# How do you find the zeros of  x^3 - 7x + 6 = 0?

Jun 14, 2016

${x}^{3} - 7 x + 6 = \left(x - 1\right) \left(x - 2\right) \left(x + 3\right)$

#### Explanation:

We use the property that if $\alpha$ is zero of $f \left(x\right)$ i.e. $f \left(\alpha\right) = 0$, then $\left(x - \alpha\right)$ is a factor of $f \left(x\right)$.

As here $f \left(x\right) = {x}^{3} - 7 x + 6$ and $f \left(1\right) = {1}^{3} - 7 \cdot 1 + 6 = 1 - 7 + 6 = 0$

$\left(x - 1\right)$ is a factor of ${x}^{3} - 7 x + 6$.

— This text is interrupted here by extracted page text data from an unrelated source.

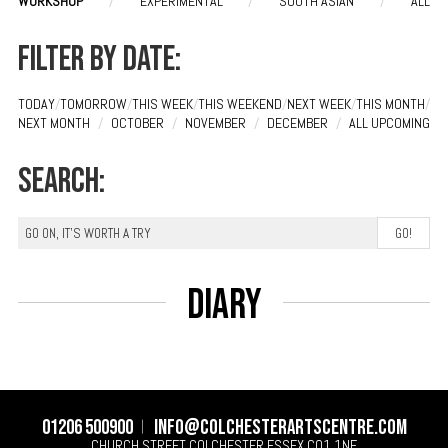
WORKSHOP
/
EXPERIMENTAL
/
SOUTH ASIAN
/
ALL
Filter by date:
TODAY
/
TOMORROW
/
THIS WEEK
/
THIS WEEKEND
/
NEXT WEEK
/
THIS MONTH
/
NEXT MONTH
/
OCTOBER
/
NOVEMBER
/
DECEMBER
/
ALL UPCOMING
Search:
Diary
01206 500900
info@colchesterartscentre.com
CHURCH STREET
COLCHESTER
ESSEX
CO1 1NF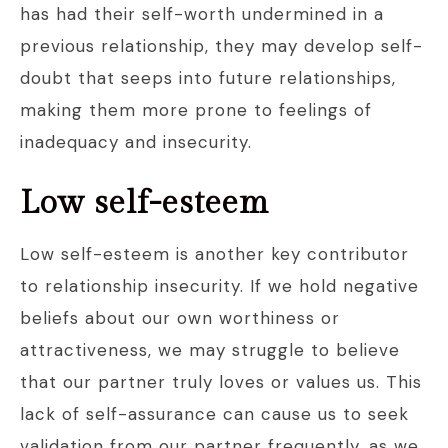
has had their self-worth undermined in a
previous relationship, they may develop self-
doubt that seeps into future relationships,
making them more prone to feelings of
inadequacy and insecurity.
Low self-esteem
Low self-esteem is another key contributor
to relationship insecurity. If we hold negative
beliefs about our own worthiness or
attractiveness, we may struggle to believe
that our partner truly loves or values us. This
lack of self-assurance can cause us to seek
validation from our partner frequently, as we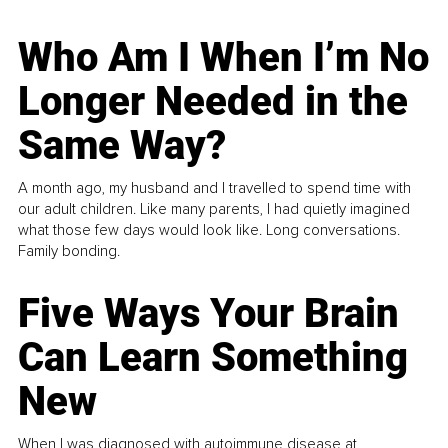
Who Am I When I’m No
Longer Needed in the
Same Way?
A month ago, my husband and I travelled to spend time with
our adult children. Like many parents, I had quietly imagined
what those few days would look like. Long conversations.
Family bonding.
Five Ways Your Brain
Can Learn Something
New
When I was diagnosed with autoimmune disease at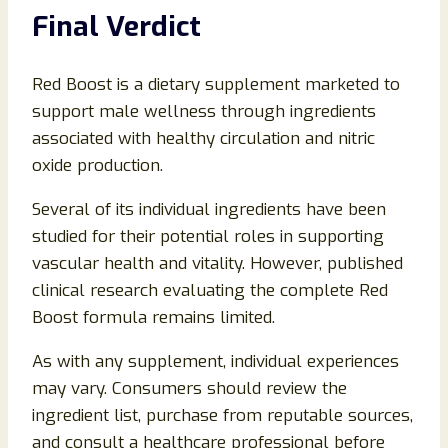
Final Verdict
Red Boost is a dietary supplement marketed to
support male wellness through ingredients
associated with healthy circulation and nitric
oxide production.
Several of its individual ingredients have been
studied for their potential roles in supporting
vascular health and vitality. However, published
clinical research evaluating the complete Red
Boost formula remains limited.
As with any supplement, individual experiences
may vary. Consumers should review the
ingredient list, purchase from reputable sources,
and consult a healthcare professional before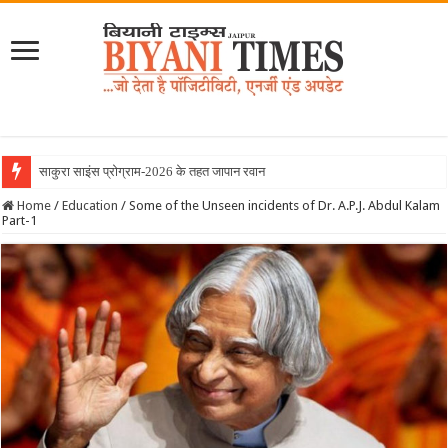
साकुरा साइंस प्रोग्राम-2026 के तहत जापान रवाना हुई बियानी
Home
/
Education
/
Some of the Unseen incidents of Dr. A.P.J. Abdul Kalam
Part-1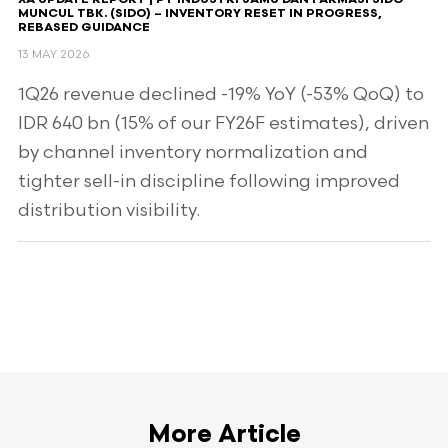
XA UPDATE REPORT | PT INDUSTRI JAMU DAN FARMASI SIDO
MUNCUL TBK. (SIDO) – INVENTORY RESET IN PROGRESS,
REBASED GUIDANCE
13 MAY 2026
1Q26 revenue declined -19% YoY (-53% QoQ) to
IDR 640 bn (15% of our FY26F estimates), driven
by channel inventory normalization and
tighter sell-in discipline following improved
distribution visibility.
More Article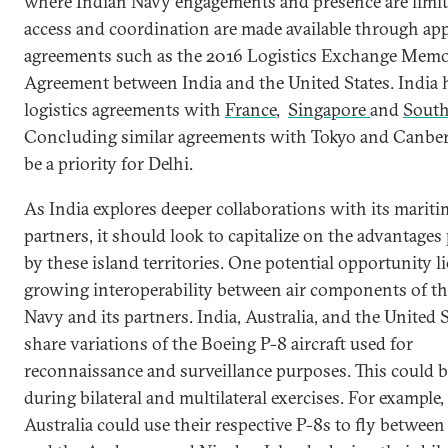
where Indian Navy engagements and presence are limit
access and coordination are made available through ap
agreements such as the 2016 Logistics Exchange Mem
Agreement between India and the United States. India 
logistics agreements with
France
,
Singapore
and
South
Concluding similar agreements with Tokyo and Canbe
be a priority for Delhi.
As India explores deeper collaborations with its mariti
partners, it should look to capitalize on the advantages
by these island territories. One potential opportunity li
growing interoperability between air components of th
Navy and its partners. India, Australia, and the United S
share variations of the Boeing P-8 aircraft used for
reconnaissance and surveillance purposes. This could b
during bilateral and multilateral exercises. For example,
Australia could use their respective P-8s to fly betwee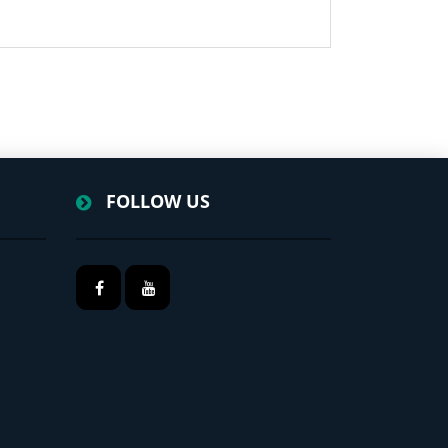
FOLLOW US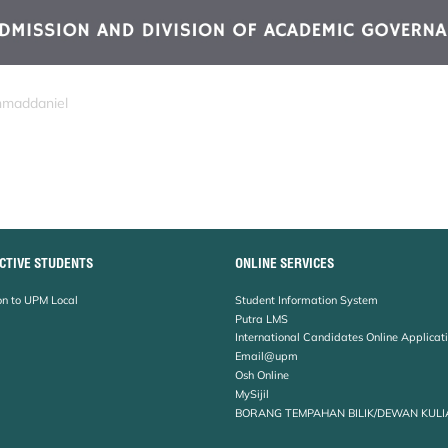
hmaddaniel
CTIVE STUDENTS
ONLINE SERVICES
n to UPM Local
Student Information System
Putra LMS
International Candidates Online Applicat
Email@upm
Osh Online
MySijil
BORANG TEMPAHAN BILIK/DEWAN KULI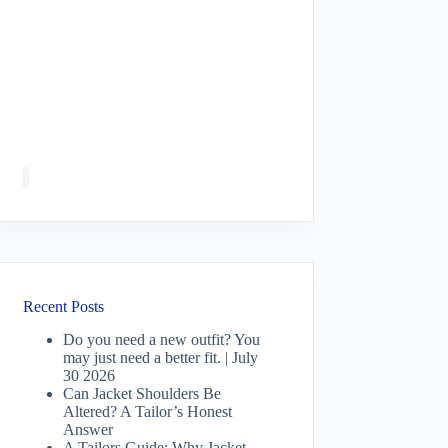
Recent Posts
Do you need a new outfit? You
may just need a better fit. | July
30 2026
Can Jacket Shoulders Be
Altered? A Tailor’s Honest
Answer
A Tailors Guide: Why Jacket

Now dividing ${x}^{3} - 7 x + 6$ by $\left(x - 1\right)$, we get

${x}^{2} + x - 6$, whose discriminant is ${1}^{2} - 4 \cdot 1 \cdot \left(- 6\right) = 25 = {5}^{2}$, hence factors can be found by splitting middle term. Hence,

${x}^{2} + x - 6 = {x}^{2} + 3 x - 2 x - 6 = x \left(x + 3\right) - 2 \left(x + 3\right) = \left(x - 2\right) \left(x + 3\right)$

Hence, ${x}^{3} - 7 x + 6 = \left(x - 1\right) \left(x - 2\right) \left(x + 3\right)$